TASK BRIEF ::
Leaving out every picture, quote the data below exactly as it appears.

Extracted page text data ::

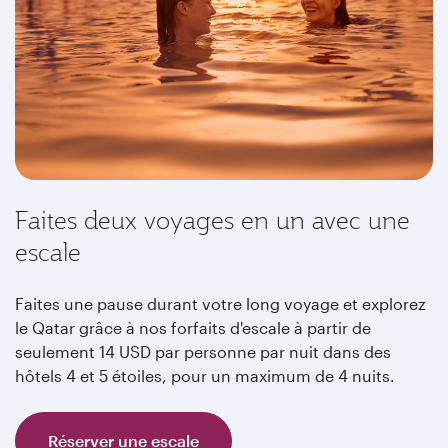
Faites deux voyages en un avec une
escale
Faites une pause durant votre long voyage et explorez
le Qatar grâce à nos forfaits d'escale à partir de
seulement 14 USD par personne par nuit dans des
hôtels 4 et 5 étoiles, pour un maximum de 4 nuits.
Réserver une escale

SOLUTION ::
Faites deux voyages en un avec une
escale
Faites une pause durant votre long voyage et explorez
le Qatar grâce à nos forfaits d'escale à partir de
seulement 14 USD par personne par nuit dans des
hôtels 4 et 5 étoiles, pour un maximum de 4 nuits.
Réserver une escale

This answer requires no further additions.